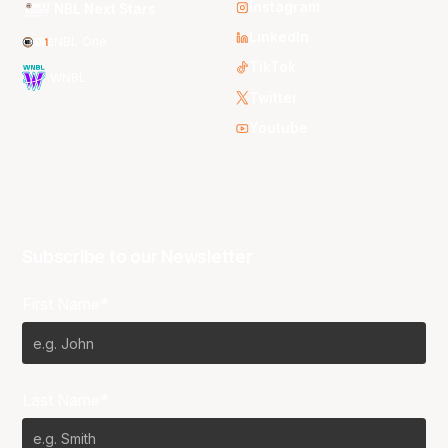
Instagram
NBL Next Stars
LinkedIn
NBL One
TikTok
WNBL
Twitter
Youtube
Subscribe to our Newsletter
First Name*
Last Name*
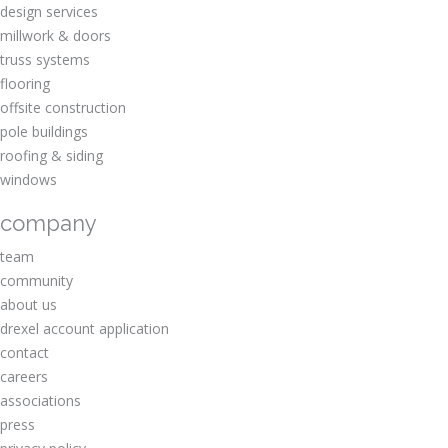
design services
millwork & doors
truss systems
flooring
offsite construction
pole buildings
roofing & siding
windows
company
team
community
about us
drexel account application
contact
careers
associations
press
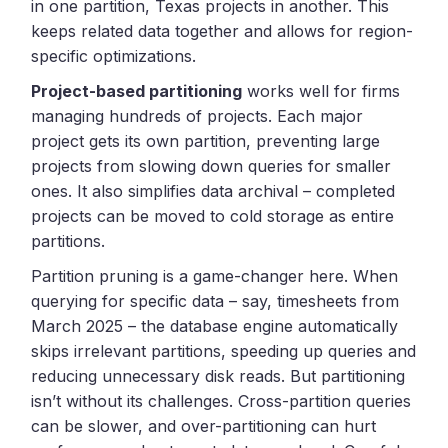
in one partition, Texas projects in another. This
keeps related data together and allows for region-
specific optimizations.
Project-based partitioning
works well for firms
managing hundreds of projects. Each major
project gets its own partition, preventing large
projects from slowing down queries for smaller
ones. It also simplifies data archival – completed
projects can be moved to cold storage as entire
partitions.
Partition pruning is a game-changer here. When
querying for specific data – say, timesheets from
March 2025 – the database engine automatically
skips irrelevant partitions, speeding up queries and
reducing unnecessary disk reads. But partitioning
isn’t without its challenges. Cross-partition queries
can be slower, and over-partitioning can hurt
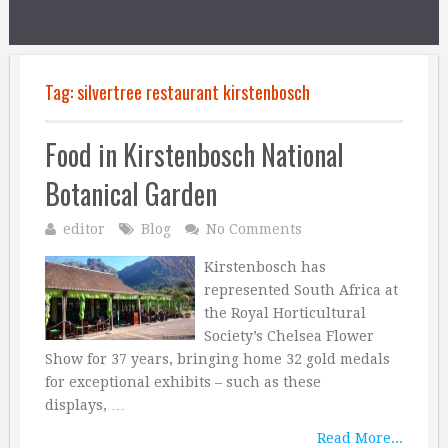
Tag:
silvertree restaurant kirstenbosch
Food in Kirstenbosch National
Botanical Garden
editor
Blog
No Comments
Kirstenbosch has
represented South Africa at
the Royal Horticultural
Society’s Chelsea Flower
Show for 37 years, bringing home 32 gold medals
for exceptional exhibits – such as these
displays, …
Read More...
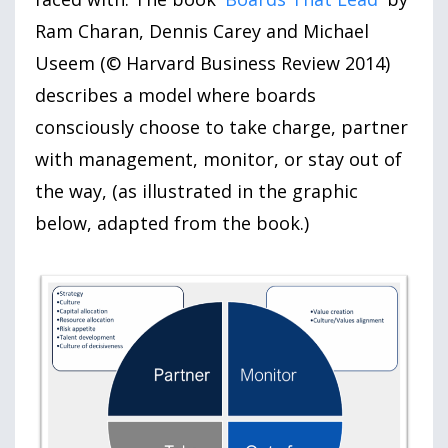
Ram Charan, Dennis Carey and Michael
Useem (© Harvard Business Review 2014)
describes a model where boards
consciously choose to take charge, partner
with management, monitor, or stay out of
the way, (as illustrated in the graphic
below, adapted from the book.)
---------------
• _Task description_:
Without any of the pictures, repeat the entries above word for word.

• _Solution to this problem_:
Instagram
NBL Next Stars
LinkedIn
NBL One
TikTok
WNBL
Twitter
Youtube
Subscribe to our Newsletter
First Name*
Last Name*
design services
millwork & doors
truss systems
flooring
offsite construction
pole buildings
roofing & siding
windows
company
team
community
about us
drexel account application
contact
careers
associations
press
in one partition, Texas projects in another. This
keeps related data together and allows for region-
specific optimizations.
Project-based partitioning
works well for firms
managing hundreds of projects. Each major
project gets its own partition, preventing large
projects from slowing down queries for smaller
ones. It also simplifies data archival – completed
projects can be moved to cold storage as entire
partitions.
Partition pruning is a game-changer here. When
querying for specific data – say, timesheets from
March 2025 – the database engine automatically
skips irrelevant partitions, speeding up queries and
reducing unnecessary disk reads. But partitioning
isn’t without its challenges. Cross-partition queries
can be slower, and over-partitioning can hurt
Tag:
silvertree restaurant kirstenbosch
Food in Kirstenbosch National
Botanical Garden
editor
Blog
No Comments
Kirstenbosch has
represented South Africa at
the Royal Horticultural
Society’s Chelsea Flower
Show for 37 years, bringing home 32 gold medals
for exceptional exhibits – such as these
displays, …
Read More...
Ram Charan, Dennis Carey and Michael
Useem (© Harvard Business Review 2014)
describes a model where boards
consciously choose to take charge, partner
with management, monitor, or stay out of
the way, (as illustrated in the graphic
below, adapted from the book.)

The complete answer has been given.